Visit and find the truth in

http://truthinamericaneducation.com/

 

Wednesday
May252011

Action Steps To Defend Against National Take-over of Education

ACTION STEPS: Please ask your Congressional House members to defund Common Core Standards and Race to the Top -- $900 Million in FY 2012.  The House has the authority to do this because they are the branch of government that appropriates funds.

Obama plans for these $900 Million CCS/RTTT federal dollars to go directly to local school districts.  Because superintendents are so desperate to obtain funding, they most assuredly would grab their share of the $900 Million without counting the real cost -- (1) the loss of any local control whatsoever over the day-to-day curriculum and (2) the sure-and-certain indoctrination of every public school child into the Obama administration’s social justice agenda.

 

“Do Not ‘Read Their Lips’ -- National Curriculum Is Upon Us”

by Donna Garner

5.26.11

As you read yesterday’s Education Week article posted further on down the page, please bear this in mind:  Whatever the Obama administration says with their lips is the exact opposite from what they are actually doing. 

Therefore, when Sect. of Education Arne Duncan said at yesterday’s NCEE meeting, "We have not and will not prescribe a national curriculum…it would be against the law to prescribe national curriculum,” we know that that is exactly what the Obama administration is doing.  In fact they are.  Common Core Standards and Race to the Top are nothing but a national curriculum which is absolutely against the law.

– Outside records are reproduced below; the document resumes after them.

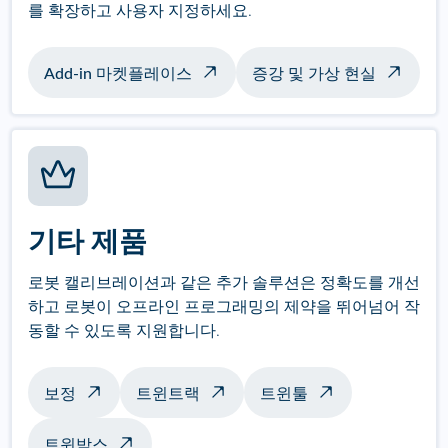
를 확장하고 사용자 지정하세요.
Add-in 마켓플레이스
증강 및 가상 현실
기타 제품
로봇 캘리브레이션과 같은 추가 솔루션은 정확도를 개선
하고 로봇이 오프라인 프로그래밍의 제약을 뛰어넘어 작
동할 수 있도록 지원합니다.
보정
트윈트랙
트윈툴
트윈박스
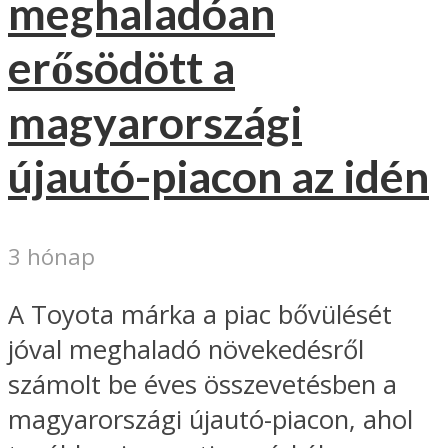
meghaladóan
erősödött a
magyarországi
újautó-piacon az idén
3 hónap
A Toyota márka a piac bővülését
jóval meghaladó növekedésről
számolt be éves összevetésben a
magyarországi újautó-piacon, ahol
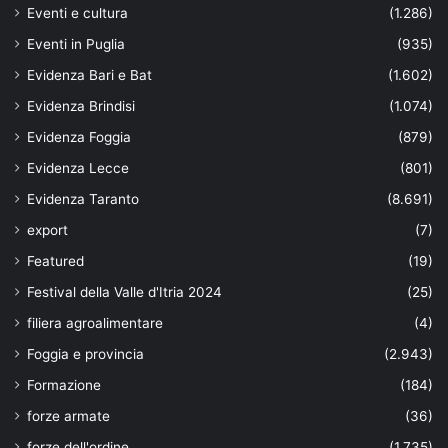
Eventi e cultura
(1.286)
Eventi in Puglia
(935)
Evidenza Bari e Bat
(1.602)
Evidenza Brindisi
(1.074)
Evidenza Foggia
(879)
Evidenza Lecce
(801)
Evidenza Taranto
(8.691)
export
(7)
Featured
(19)
Festival della Valle d'Itria 2024
(25)
filiera agroalimentare
(4)
Foggia e provincia
(2.943)
Formazione
(184)
forze armate
(36)
forze dell'ordine
(1.735)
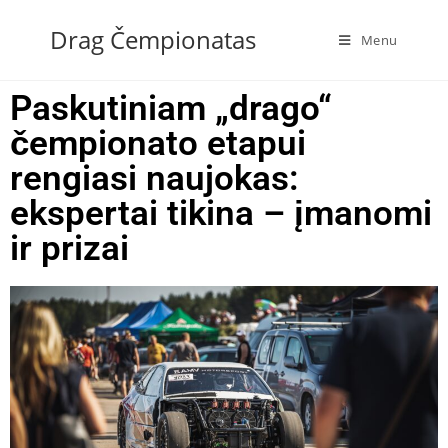
Drag Čempionatas
Menu
Paskutiniam „drago“
čempionato etapui
rengiasi naujokas:
ekspertai tikina – įmanomi
ir prizai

For more information, please go to my 5.16.11 article entitled “Rising Chorus of Voices Against Federal Takeover of U. S. Public Schools” --

http://www.educationnews.org/commentaries/insights_on_education/156088.html

Donna Garner

Wgarner1@hot.rr.com

================================

5.4.11 -- EducationWeek

“Arne Duncan: We Will Not Prescribe a National Curriculum
By Catherine Gewertz
 

 

http://blogs.edweek.org/edweek/curriculum/2011/05/arne_duncan_on_national_curric.html?cmp=ENL-EU-NEWS2

 

We've been telling you a good deal lately about the arguments over the role of the federal government in promoting common standards and in funding the development of curriculum and assessments for those standards. (If you've been napping, see here for a refresher.)

Until now, we've had only occasional words on this from federal officials (see U.S. Ed Department spokesman Peter Cunningham's comments last week). Most of the volleying on the federalism issue has come from advocates and policy wonks. Today, however, we've got weigh-ins from Rep. John Kline, the chairman of the House Education and the Workforce Committee, and from Education Secretary Arne Duncan.

Kline's comments came during an appearance today on Bill Bennett's radio show, as my colleague Alyson Klein reports over at Politics K-12. During the 13-minute interview, the Minnesota Republican said he thought the federal government was using its Race to the Top program to "push" a "national curriculum." (RTT, you remember, gave states points for adopting the common standards and is also providing funding for state consortia to develop tests and curriculum materials for those standards.)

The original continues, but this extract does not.